Saturday, July 18, 2015

Twilight of a Woman's Soul (1913)

Director: Yevgeni Bauer                                  Writer: V. Demert
Music: Laura Rossi (2003)                              Cinematography: Nikolai Kozlovski
Starring: Nina Chernova, A. Ugrjumov, V. Demert and Vitali Brianski

Twilight of a Woman’s Soul is the first film directed by the Russian cinema pioneer Yevgeni Bauer. For most of cinematic history his work was never seen or written about, hidden away in the film archives of the Soviet Union as politically inappropriate for communist consumption. The plot owes something to Thomas Hardy’s Tess of the d’Urbervilles, but only very loosely. The screen story by V. Demert takes the ending in a very different direction from expectations, adding yet another dimension to this already complex early work by Bauer. Though the director would make dozens of films in a mere four years, from 1913 until his death in 1917, less than thirty remain today and must have been highly influential to the filmmakers in Russia who saw them before the communist revolution. The film begins with the actors introduced on film in character, a standard technique of the day, but artistically done by Bauer. Nina Chernova as Vera Dubovskaia walks forward toward the screen, elegantly dressed, a large fur muff hiding her face. Then she pulls it down and talks to someone off camera. A Ugrjumov plays the Prince and begins his shot in profile, clean-shaven with dark eyes. V. Demert, the screenwriter, plays Petrov, with slicked back hair and a knowing smirk on his face.

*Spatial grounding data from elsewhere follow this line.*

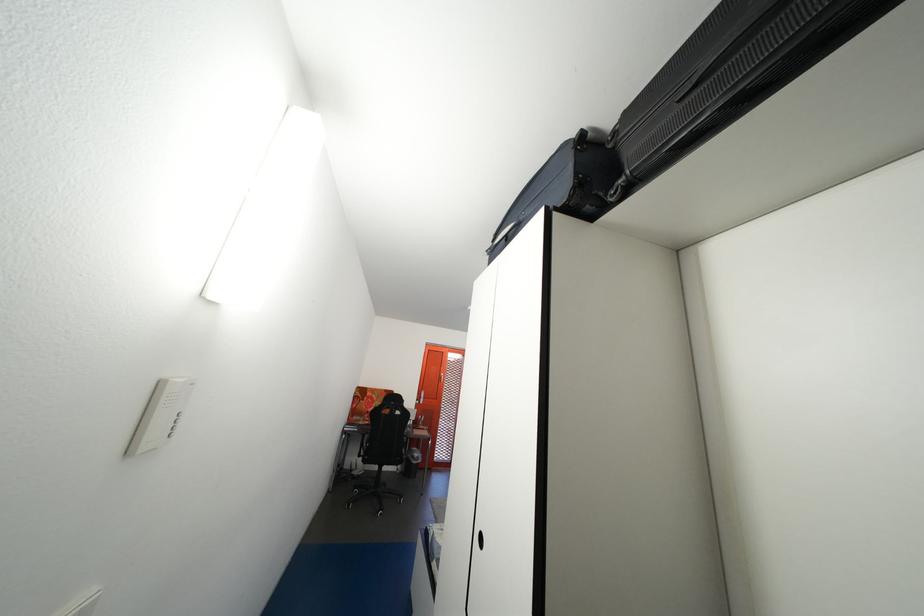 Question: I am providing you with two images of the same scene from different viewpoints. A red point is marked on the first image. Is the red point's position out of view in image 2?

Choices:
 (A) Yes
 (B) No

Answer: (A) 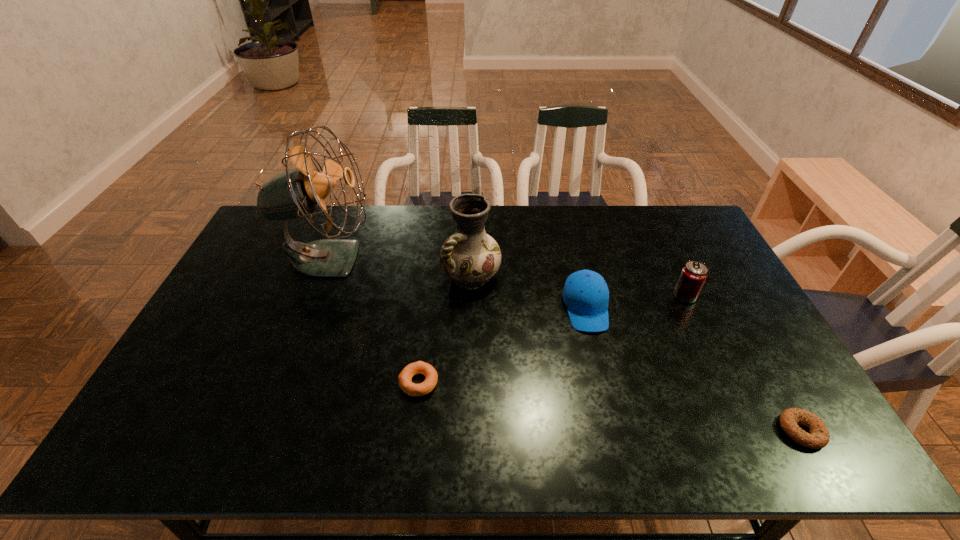 Where is `blank space at the near right corner of the desktop`? blank space at the near right corner of the desktop is located at coordinates (x=831, y=449).

Locate an element on the screen. free space between the rightmost object and the fan is located at coordinates (564, 345).

The image size is (960, 540). I want to click on blank region between the vase and the tallest object, so click(399, 267).

Where is `vacant space that is in between the left bagel and the pop soda`? vacant space that is in between the left bagel and the pop soda is located at coordinates (552, 339).

Where is `unoccupied area between the right bagel and the vase`? This screenshot has height=540, width=960. unoccupied area between the right bagel and the vase is located at coordinates (636, 353).

The width and height of the screenshot is (960, 540). I want to click on free space between the tallest object and the farther bagel, so click(x=373, y=320).

The image size is (960, 540). I want to click on free area in between the farther bagel and the fourth shortest object, so click(x=552, y=339).

Locate an element on the screen. The image size is (960, 540). free space between the right bagel and the second tallest object is located at coordinates (636, 353).

Find the location of a particular element. The height and width of the screenshot is (540, 960). vacant area that lies between the cap and the third tallest object is located at coordinates (636, 302).

Select which object is the closest to the pop soda. Please provide its 2D coordinates. Your answer should be formatted as a tuple, i.e. [(x, y)], where the tuple contains the x and y coordinates of a point satisfying the conditions above.

[(586, 295)] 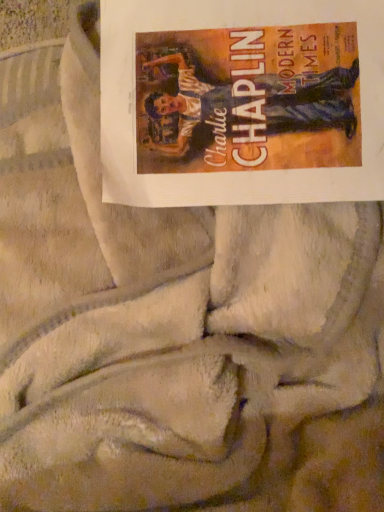 This screenshot has height=512, width=384. Describe the element at coordinates (242, 101) in the screenshot. I see `matte paper poster at upper center` at that location.

The height and width of the screenshot is (512, 384). I want to click on matte paper poster at upper center, so click(242, 101).

Where is `matte paper poster at upper center`? matte paper poster at upper center is located at coordinates (242, 101). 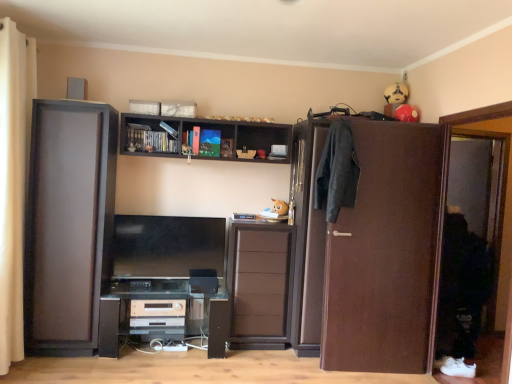 The height and width of the screenshot is (384, 512). In order to click on blank space situated above silver metallic stereo at center, which ranks as the first appliance in left-to-right order (from a real-world perspective) in this screenshot , I will do `click(159, 294)`. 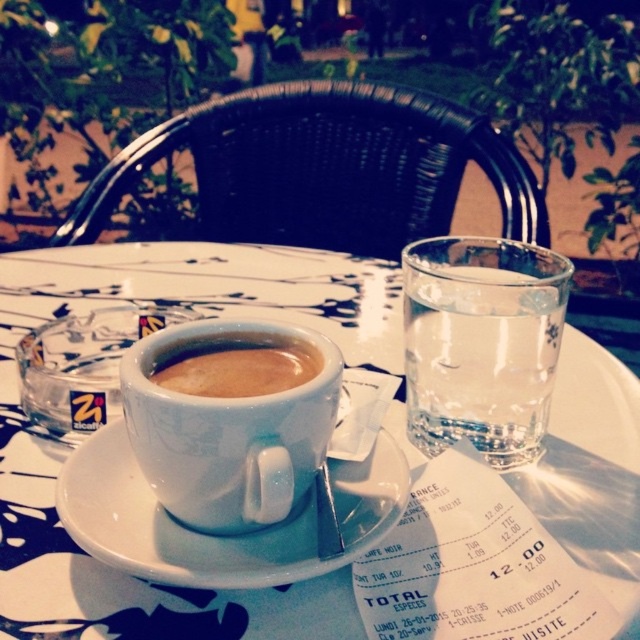 Question: Can you confirm if clear glass water at upper right is positioned below white ceramic saucer at center?

Choices:
 (A) no
 (B) yes

Answer: (A)

Question: Which is farther from the clear glass water at upper right?

Choices:
 (A) white glossy mug at center
 (B) white matte cup of coffee at center
 (C) white ceramic saucer at center

Answer: (B)

Question: Does white ceramic cup at center appear on the right side of white matte cup of coffee at center?

Choices:
 (A) no
 (B) yes

Answer: (A)

Question: Which point is farther from the camera taking this photo?

Choices:
 (A) (314, 406)
 (B) (275, 384)
 (C) (486, 323)
 (D) (106, 538)

Answer: (C)

Question: Which of these objects is positioned farthest from the white matte cup of coffee at center?

Choices:
 (A) white ceramic cup at center
 (B) white glossy mug at center
 (C) clear glass water at upper right

Answer: (A)

Question: Observing the image, what is the correct spatial positioning of white ceramic cup at center in reference to white matte cup of coffee at center?

Choices:
 (A) above
 (B) below

Answer: (A) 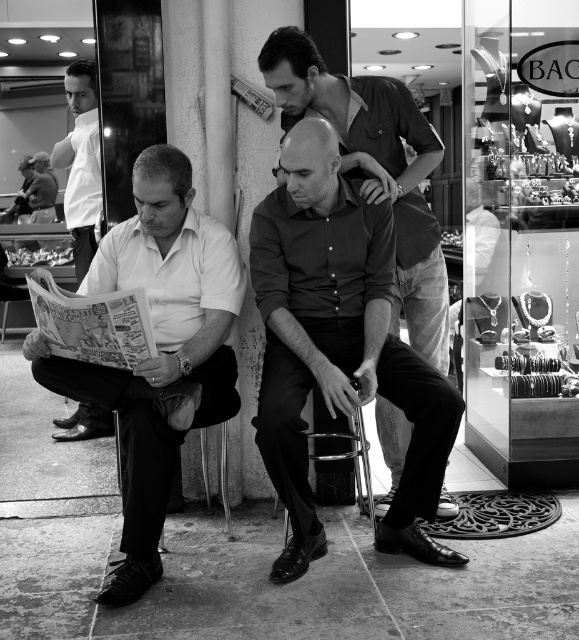 Question: Is smooth black shirt at center closer to the viewer compared to white shirt at left?

Choices:
 (A) yes
 (B) no

Answer: (A)

Question: Does smooth black shirt at center have a greater width compared to metallic silver chair at center?

Choices:
 (A) no
 (B) yes

Answer: (B)

Question: Which point is closer to the camera taking this photo?

Choices:
 (A) (376, 323)
 (B) (353, 476)

Answer: (A)

Question: Is matte white shirt at left to the right of white shirt at left from the viewer's perspective?

Choices:
 (A) no
 (B) yes

Answer: (B)

Question: Which of the following is the closest to the observer?

Choices:
 (A) (221, 276)
 (B) (329, 497)
 (C) (89, 429)
 (D) (336, 269)

Answer: (D)

Question: Estimate the real-world distances between objects in this image. Which object is farther from the metallic silver chair at center?

Choices:
 (A) smooth black shirt at center
 (B) white shirt at left

Answer: (B) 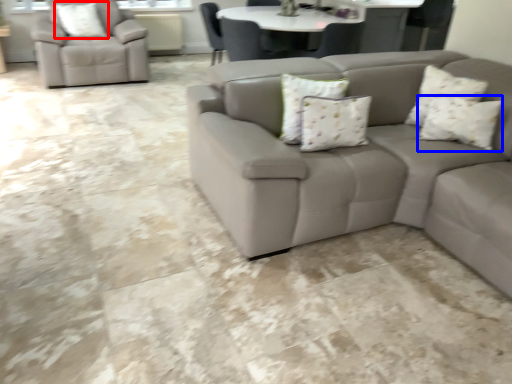 Question: Which point is further to the camera, pillow (highlighted by a red box) or pillow (highlighted by a blue box)?

Choices:
 (A) pillow
 (B) pillow

Answer: (A) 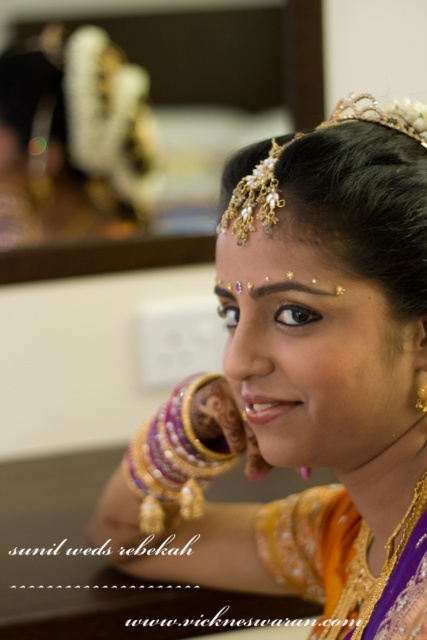 Can you confirm if goldmetallicbracelet at center is shorter than purple/golden bangle at upper center?

In fact, goldmetallicbracelet at center may be taller than purple/golden bangle at upper center.

In the scene shown: Can you confirm if goldmetallicbracelet at center is positioned below purple/golden bangle at upper center?

Incorrect, goldmetallicbracelet at center is not positioned below purple/golden bangle at upper center.

Is point (376, 212) positioned behind point (169, 480)?

No, (376, 212) is in front of (169, 480).

Find the location of a particular element. Image resolution: width=427 pixels, height=640 pixels. goldmetallicbracelet at center is located at coordinates (304, 387).

Can you confirm if goldmetallicbracelet at center is thinner than gold textured tiara at upper center?

No, goldmetallicbracelet at center is not thinner than gold textured tiara at upper center.

Who is higher up, goldmetallicbracelet at center or gold textured tiara at upper center?

gold textured tiara at upper center is above.

Does point (408, 632) lie in front of point (248, 216)?

Yes, point (408, 632) is in front of point (248, 216).

Find the location of `goldmetallicbracelet at center`. goldmetallicbracelet at center is located at coordinates coord(304,387).

Measure the distance between purple/golden bangle at upper center and gold textured tiara at upper center.

A: They are 38.22 centimeters apart.

Can you confirm if purple/golden bangle at upper center is thinner than gold textured tiara at upper center?

Indeed, purple/golden bangle at upper center has a lesser width compared to gold textured tiara at upper center.

Who is more distant from viewer, (x=183, y=467) or (x=248, y=186)?

Positioned behind is point (x=183, y=467).

Find the location of a particular element. purple/golden bangle at upper center is located at coordinates (172, 460).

The opening scene is set at the home of Chernova’s mother, a countess, people mingling and talking in front of a patio that opens onto lush foliage. Chernova, however, is alone upstairs in her room. After coming down she begins to dance with Demert, and then he takes her out into the garden. Clearly she is unhappy, and the camera moves with her as she walks to a table and has a drink. The next day she is reading in her room and her mother comes to ask her to accompany her bringing food to the poor. This is something to do, and it makes her happy. As the two are driven away, the scene shifts to the house of peasants where men are playing cards and drinking. When they see the wealthy women coming, they hide everything and welcome them into their home, delighted with the free food. Then they visit an apprentice, Vitali Brianski, where Chernova bandages his arm and her mother gives him money. That night Chernova has a dream that the poor are surrounding her, begging for help, so when she awakes she decides to devote her life to helping the poor. Unfortunately Brianski decides to trick her by sending a note saying his bandaged arm is much worse, and asking her to come immediately. Of course, she goes to him without her mother, and the consequences are disastrous. When she finally makes it home she is no longer unhappy because of boredom, but haunted by what has happened to her. Later, when she is introduced to Ugrjumov as the prince, she tries to forget about what happened, but whenever she loses herself and touches him he literally turns into Brianski and she recoils.

The opening shot of Chernova’s home is very proscenium-like with the doorway in the back framing the shot. But in the very next scene Bauer’s use of shadow comes to the fore, with Chernova lit in the background and the foreground images looking like cameo cutouts. In fact, the naturalness of Chernova in her opening shot and as she moves through the party is in distinct contrast to the rest of the scene, which looks phony and staged in comparison. The dream sequence uses standard double-imaging, but the effect works well, and the moving camera shots are a welcome change of pace. Though it doesn’t happen often, once or twice Bauer finds occasion for interesting camera angles, like the overhead shot when Chernova is walking through the ghetto to find the apprentice. One of the other noticeable aspects of Bauer’s filmmaking is the entrance of characters into the scene from either the front or the back of the set rather than the side. This makes for some far more interesting action, whether it’s the butler entering from next to the camera toward Chernova’s bedroom, or Ugrjumov entering from behind a bank of flowers at the rear of the set into Chernova’s dressing room. The actors all do a good job of realizing Bauer’s vision, with Brianski a bit of a cliché, licking his lips and such. Overall, however, Twilight of a Woman’s Soul is a confident early film by a wrongly neglected early master filmmaker.